There's a new television superhero on the block. His name is The Middleman and he is very silly and a little bizarre, but highly entertaining.
The Middleman is a new American television show based on the graphic novels of Javier Grillo-Marxuach (a writer I was surprised to find on the other end of that link worked on the first two seasons of Lost, among other things) and Les McClaine (the artist). Grillo-Marxuach is the writer and producer for the show, which I suppose makes him show runner.
We've had rather a lot (too many?) superhero shows and films lately. Most put traditional superheroes in the 'real' modern world. Smallville is still puttering along, tracing the tumultuous life of a young Superman. Tobey Maguire has just signed up for two more Spiderman movies. Batman has of course recently hit the big screen for another of the darkest re-imagining of a superhero's story ever.
Among all these, The Middleman might seem like a rehash, capitalizing on the popularity of the genre. 2007's embarrassingly bad Flash Gordon is an example of a superhero show gone horribly wrong. And yet, The Middleman manages to sidestep both the pitfalls of being yet another superhero-in-the-real-world show as well as all the problems in being what it is-- a show that makes fun of the traditional and modern superhero genre. The result is bizarre and silly, but ultimately a fun, cheerful romp through a familiar landscape.
IMDB characterizes The Middleman as a drama, but it's not. It's a comedy. It's one large, constant joke. If there was a laugh track, there wouldn't be anywhere to put it in. The funny is in the characters, in the dialogue, in the situations, in the monsters, aliens and arch-nemesii that populate each episode, and even in the onscreen place labels.

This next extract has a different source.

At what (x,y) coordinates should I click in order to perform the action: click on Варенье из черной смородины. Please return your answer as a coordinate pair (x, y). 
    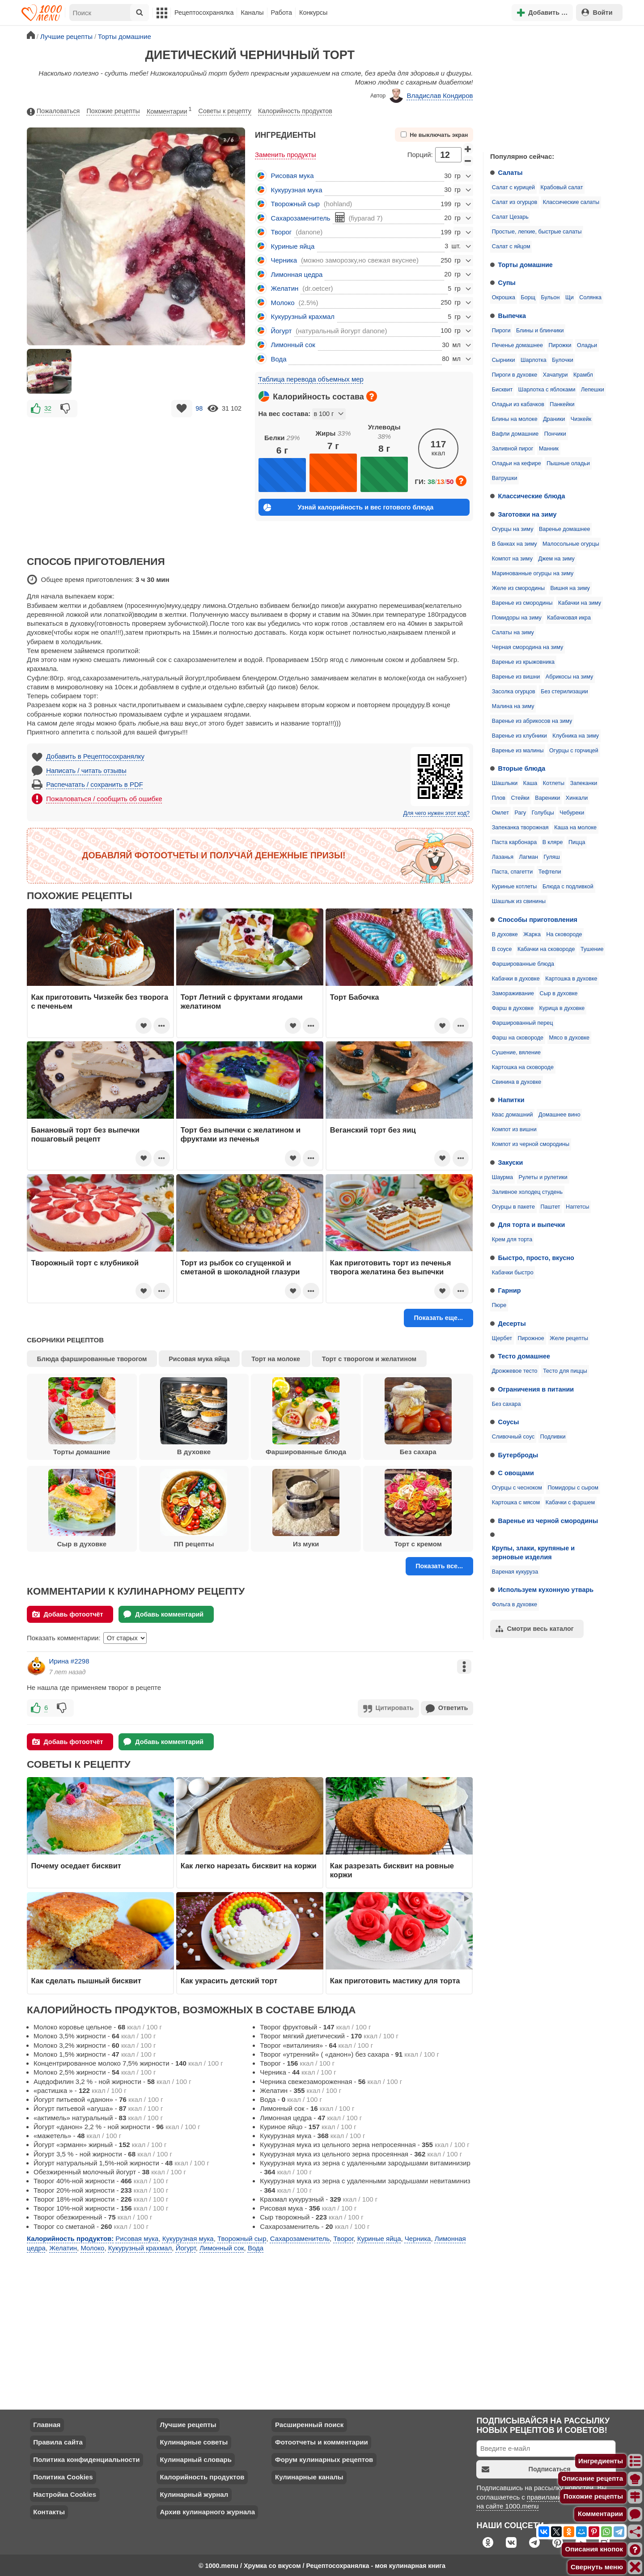     Looking at the image, I should click on (548, 1520).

The characters, especially The Middleman (Matt Keeslar) himself, are deliberate stereotypes of the genre. However, this very fact sets them apart. The Middleman is so stereotypical, he is unusual. Wendy Watson (Natalie Morales), the young artist who becomes The Middleman's sidekick has her own stereotype crosses to bear but again the stereotype becomes part of the character, rather than the other way around. The result is undeniably quirky but (of course) loveable characters.
The whole show coasts on this principle. Instead of avoiding cliche, The Middleman embraces it wholeheartedly and unashamedly. Dialogue, the monster of the week, jokes, scenes, plot elements, music, forth-wall-breaking-comments... all manage to avoid the horrible wincing of cliche by being entirely cliche.
There are moments, yes, especially early on, when this principle doesn't always work. This is the case with almost all pilots of shows, however. The first episode or two, the actors haven't quite figured out how to deliver lines writers haven't quite figured out how to write. The Middleman is no exception to this. However, the pilot moves with such lightening speed that there's little time to wince, and once it truly gets going, there's no stopping it.
It's not the dark superhero show brooding in a pile of gore and angst we've all come to know and love. It's lighthearted and sustains a low hum of hilarity throughout. The Middleman does what every TV show yearns to do: It pulls it off.